This article is from the Investing Articles: Public Offerings: IPO and DPO series.
Estimated Costs.
The offerings with the least initial
up-front costs are the offerings that allow an issuer to "test the
waters" by soliciting public indications of interest prior to
incurring the major expense of preparing an extensive disclosure
document and, in some cases, registering the security under state
law.>
The estimated costs of a Regulation A Offering may be summarized as follows:
(2) Legal due diligence fees, preparation of selling agreement with the underwriter, and preparation of the "test the waters" document ( if requested ) - $10,000-$15,000, of which $7,500 is a deposit and the balance is subsequently billed.
(3) Preparation of a offering statement and/or registration of the securities in one or more states - $15,000-$25,000 (or more depending on how much work the issuer puts into preparing the documents and how well the issuer works with the attorney).
(4) Travel expenses and other out-of-pocket expenses.
(6) The SEC filing fee is $500. The Blue Sky filing fees vary from state to state, but could approximate $10,000 if an offering is registered in 10-15 states, depending on the states. The NASD filing fee is $500 plus .01% of the offering amount.
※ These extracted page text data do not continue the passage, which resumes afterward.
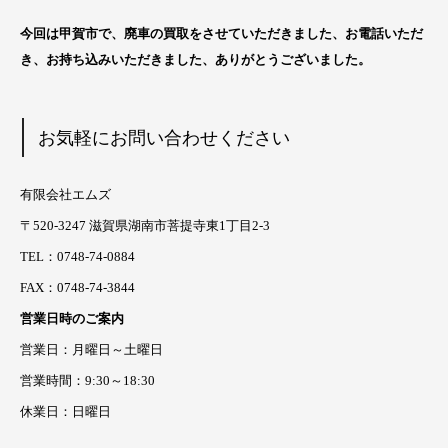
今回は甲賀市
で、廃車の買取をさせていただきました、お電話いただ
き、お持ち込みいただきました、ありがとうございました。
お気軽にお問い合わせください
有限会社エムズ
〒520-3247 滋賀県湖南市菩提寺東1丁目2-3
TEL：0748-74-0884
FAX：0748-74-3844
営業日時のご案内
営業日：月曜日～土曜日
営業時間：9:30～18:30
休業日：日曜日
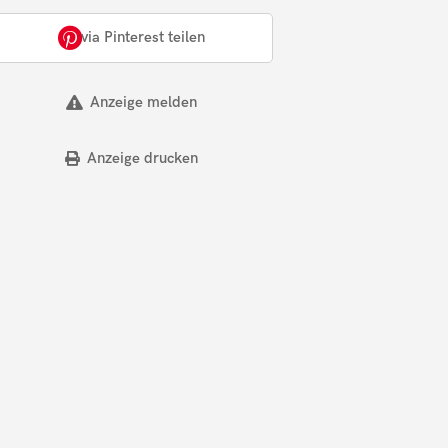
via Pinterest teilen
Anzeige melden
Anzeige drucken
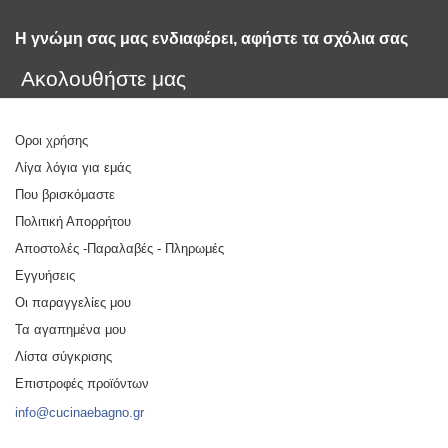
Η γνώμη σας μας ενδιαφέρει, αφήστε τα σχόλια σας 
Ακολουθήστε μας
Οροι χρήσης
Λίγα λόγια για εμάς
Που βρισκόμαστε
Πολιτική Απορρήτου
Αποστολές -Παραλαβές - Πληρωμές
Εγγυήσεις
Οι παραγγελίες μου
Τα αγαπημένα μου
Λίστα σύγκρισης
Επιστροφές προϊόντων
info@cucinaebagno.gr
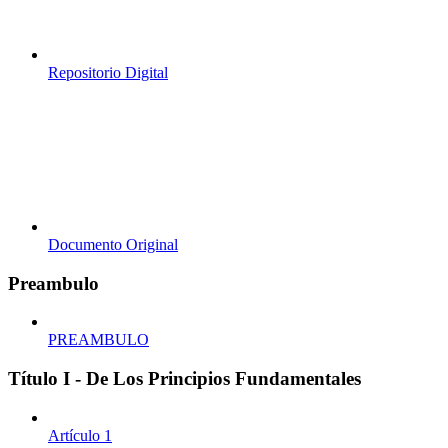
Repositorio Digital
Documento Original
Preambulo
PREAMBULO
Título I - De Los Principios Fundamentales
Artículo 1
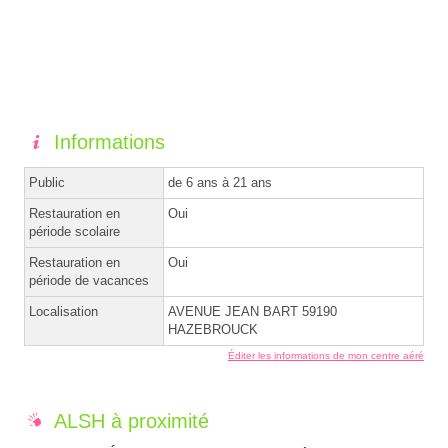
Informations
Public
de 6 ans à 21 ans
Restauration en
Oui
période scolaire
Restauration en
Oui
période de vacances
Localisation
AVENUE JEAN BART 59190
HAZEBROUCK
Éditer les informations de mon centre aéré
ALSH à proximité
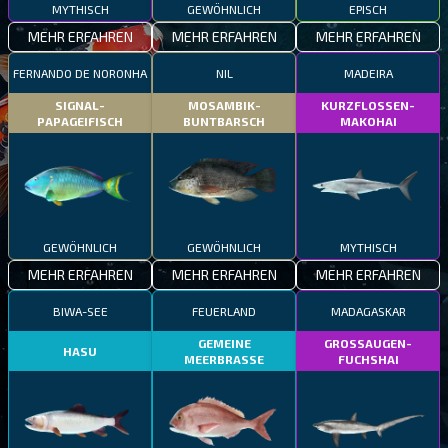
MYTHISCH
GEWÖHNLICH
EPISCH
MEHR ERFAHREN
MEHR ERFAHREN
MEHR ERFAHREN
FERNANDO DE NORONHA
NIL
MADEIRA
SIGNAL-
MOSAMBIK-
KURZFLOSSEN-
PAPAGEIFISCH
BUNTBARSCH
MAKOHAI
GEWÖHNLICH
GEWÖHNLICH
MYTHISCH
MEHR ERFAHREN
MEHR ERFAHREN
MEHR ERFAHREN
BIWA-SEE
FEUERLAND
MADAGASKAR
GEMEINE
GROSSAUGEN-
HASU
MEERBRASSE
FUCHSHAI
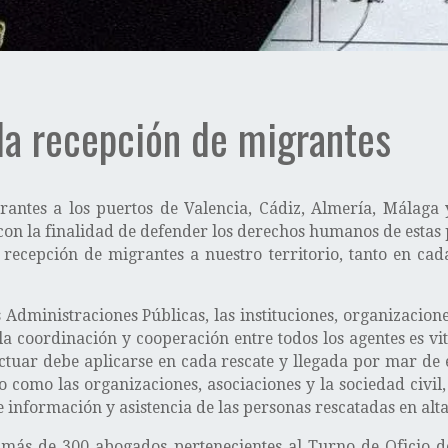
 la recepción de migrantes
antes a los puertos de Valencia, Cádiz, Almería, Málaga
on la finalidad de defender los derechos humanos de estas p
 recepción de migrantes a nuestro territorio, tanto en cad
s Administraciones Públicas, las instituciones, organizacio
la coordinación y cooperación entre todos los agentes es vit
actuar debe aplicarse en cada rescate y llegada por mar de 
 como las organizaciones, asociaciones y la sociedad civi
e información y asistencia de las personas rescatadas en alt
 más de 300 abogados pertenecientes al Turno de Oficio d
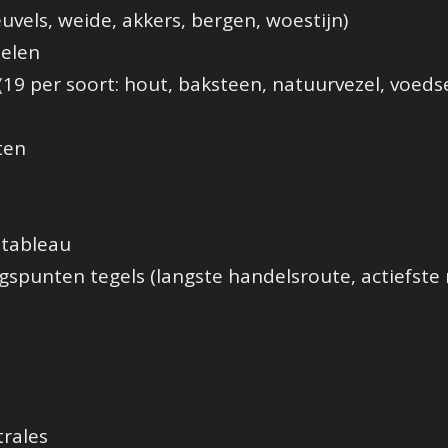
uvels, weide, akkers, bergen, woestijn)
delen
19 per soort: hout, baksteen, natuurvezel, voedse
ten
stableau
gspunten tegels (langste handelsroute, actiefste
trales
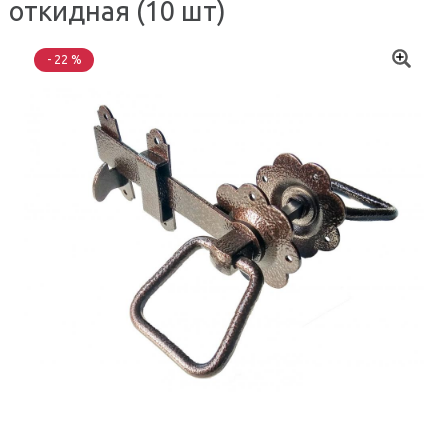
откидная (10 шт)
- 22 %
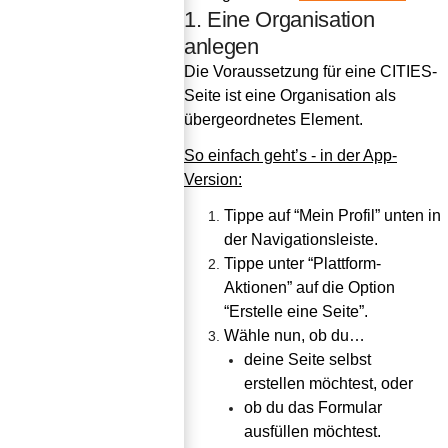
1. Eine Organisation
anlegen
Die Voraussetzung für eine CITIES-
Seite ist eine Organisation als 
übergeordnetes Element.
So einfach geht’s - in der App-
Version:
Tippe auf “Mein Profil” unten in 
der Navigationsleiste.
Tippe unter “Plattform-
Aktionen” auf die Option 
“Erstelle eine Seite”.
Wähle nun, ob du…
deine Seite selbst 
erstellen möchtest, oder
ob du das Formular 
ausfüllen möchtest.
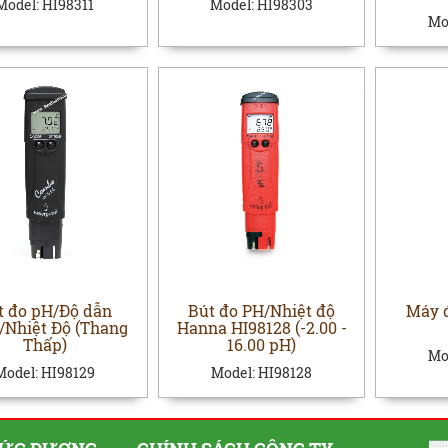
Model:
HI98311
Model:
HI98303
Mo
t đo pH/Độ dẫn
Bút đo PH/Nhiệt độ
Máy 
/Nhiệt Độ (Thang
Hanna HI98128 (-2.00 -
Thấp)
16.00 pH)
Mo
Model:
HI98129
Model:
HI98128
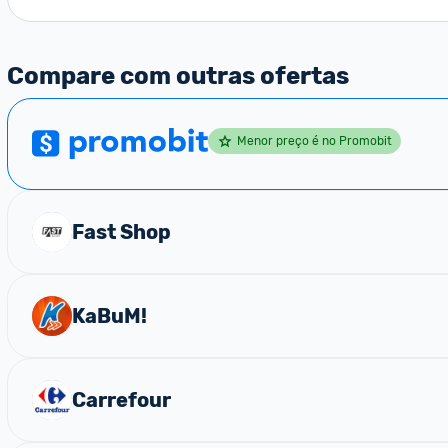
Compare com outras ofertas
Menor preço é no Promobit
Fast Shop
KaBuM!
Carrefour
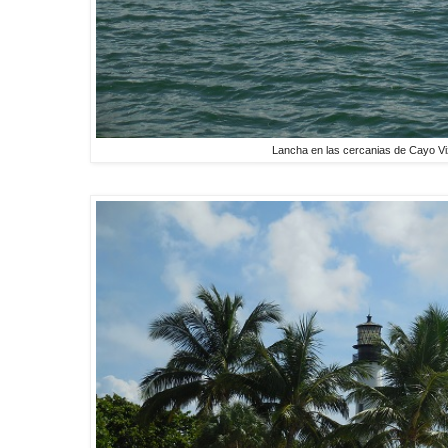
Lancha en las cercanias de Cayo V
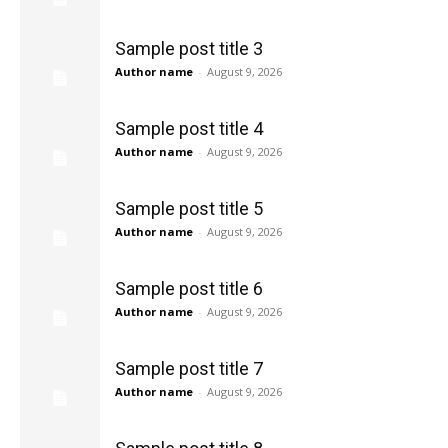
Sample post title 3
Author name
-
August 9, 2026
Sample post title 4
Author name
-
August 9, 2026
Sample post title 5
Author name
-
August 9, 2026
Sample post title 6
Author name
-
August 9, 2026
Sample post title 7
Author name
-
August 9, 2026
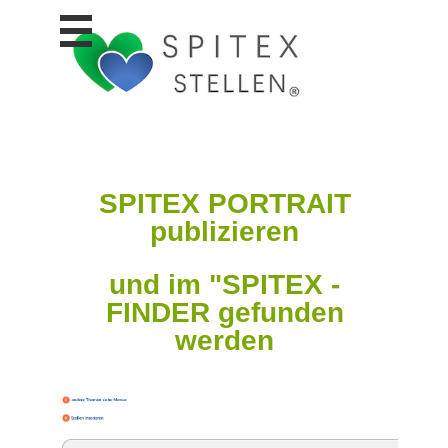
Stellen
finden
Stellen
inserieren
Personalberatungen
Personalberatungen
SPITEX PORTRAIT
Tipp's
publizieren
WERBUNG
publizieren
und im "SPITEX -
JOB-
App's
FINDER gefunden
werden
Lehrstellen
finden
Lehrstellen
gratis
inserieren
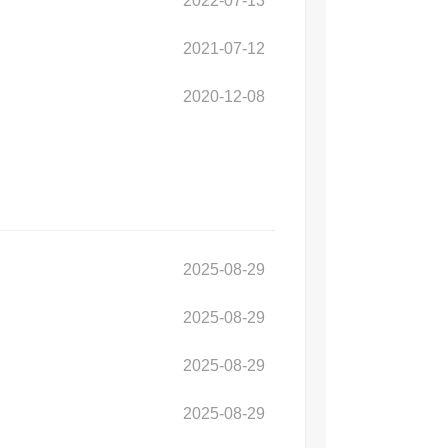
2022-07-13
2021-07-12
2020-12-08
2025-08-29
2025-08-29
2025-08-29
2025-08-29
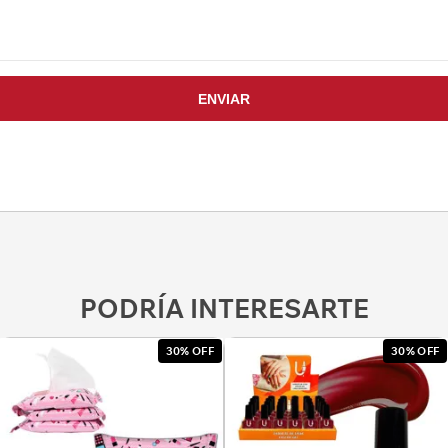
PODRÍA INTERESARTE
30% OFF
30% OFF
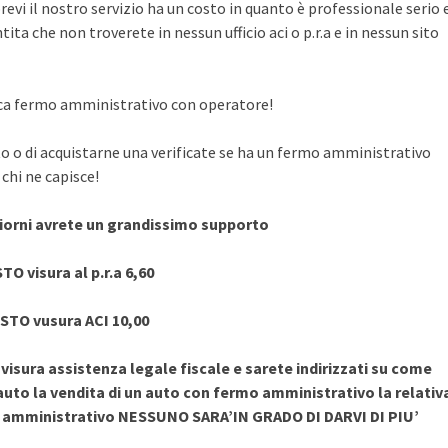
evi il nostro servizio ha un costo in quanto è professionale serio 
ita che non troverete in nessun ufficio aci o p.r.a e in nessun sito
rifica fermo amministrativo con operatore!
to o di acquistarne una verificate se ha un fermo amministrativo
chi ne capisce!
giorni avrete un grandissimo supporto
TO visura al p.r.a 6,60
STO vusura ACI 10,00
sura assistenza legale fiscale e sarete indirizzati su come
uto la vendita di un auto con fermo amministrativo la relativ
o amministrativo NESSUNO SARA’IN GRADO DI DARVI DI PIU’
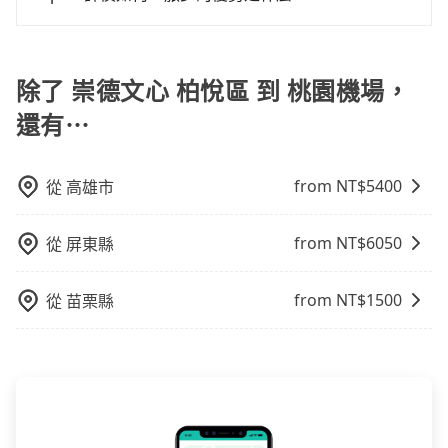
用。
行證之小型車。如果您的出行路線會經過高乘載管制時
根據google的評價，tripool的服務品質整體上是非常穩
段和路段，建議最好配合至少兩名以上乘客。
定及可靠的，大多數的使用者都給予了高分評價。此
外，tripool司機專業的駕駛和親切服務態度也獲得了許
除了 崇德文心 柏悅區 到 桃園機場，
多好評，價格透明無隱藏費用、相比其他業者提供的用
還有⋯
車前一日凌晨6點前取消均可無條件全額退費的承諾，讓
您的旅程能更有彈性及保障。
from NT$
5400
從
高雄市
from NT$
6050
從
屏東縣
from NT$
1500
從
苗栗縣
(7) If the issuer has separate securities counsel, then such attorneys fees are additional expenses. Accounting fees are additional expenses.
Assumptions.
This summary is based upon the following
assumptions: the company is "clean", meaning the articles of
incorporation, the bylaws, and the material contracts do not need to
be revised or amended; the officers do not have securities laws
violations, bankruptcies, or other issues in their past; there is a
simple capital structure without multiple layers of securities and
debt; the company's officers are available and cooperative and do much
of the work, particularly in drafting the disclosure documents; the
company's officers and shareholders are decisive and take advice and
follow instructions readily and precisely; the company does not
present abnormal business risks (for example, a start up is obviously
more risky than a company with several years of profitable business,
and a start up with significant prior investment and a completed or
near completed product is less risky than a start-up that is a concept
only); the shareholders are realistic about the valuation of their
company. These estimates are based upon the estimated number of hours
multiplied by the hourly rate. If the number of hours is fewer than
estimated, then the costs will be less than estimated; if the number
of hours is more than estimated, then the cost will be greater than
estimated.
In addition, the issuer might have the costs of its own attorney's fees. Accordingly, an issuer may wish to consider jointly retaining the attorney with the underwriter and executing an appropriate waiver of conflict of interest. In such cases, the attorney would take on additional responsibilities normally undertaken by the issuers counsel, which would involve some unknown amount of fees. Typically, however, the issuer may expect that the amount of attorneys fees would be significantly reduced by retaining one attorney to conduct the offering.